Top of PROVIDED MATERIAL

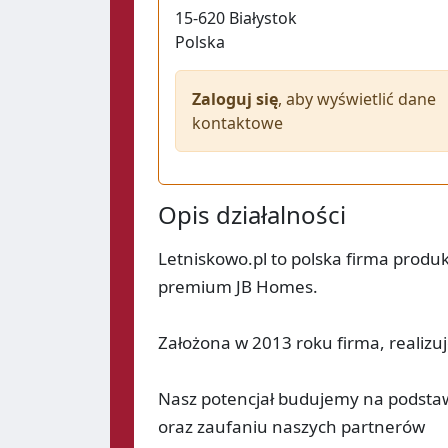
15-620
Białystok
Polska
Zaloguj się
, aby wyświetlić dane
kontaktowe
Opis działalności
Letniskowo.pl to polska firma prod
premium JB Homes.
Założona w 2013 roku firma, realizu
Nasz potencjał budujemy na podstaw
oraz zaufaniu naszych partnerów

Bottom of PROVIDED MATERIAL

**YOUR OBJECTIVE:** Your output should consist only of the lines from the one containing "premium JB Homes." to the end of the records above, each retyped exactly.

**ANSWER TO THE PROBLEM:**
premium JB Homes.
Założona w 2013 roku firma, realizu
Nasz potencjał budujemy na podstaw
oraz zaufaniu naszych partnerów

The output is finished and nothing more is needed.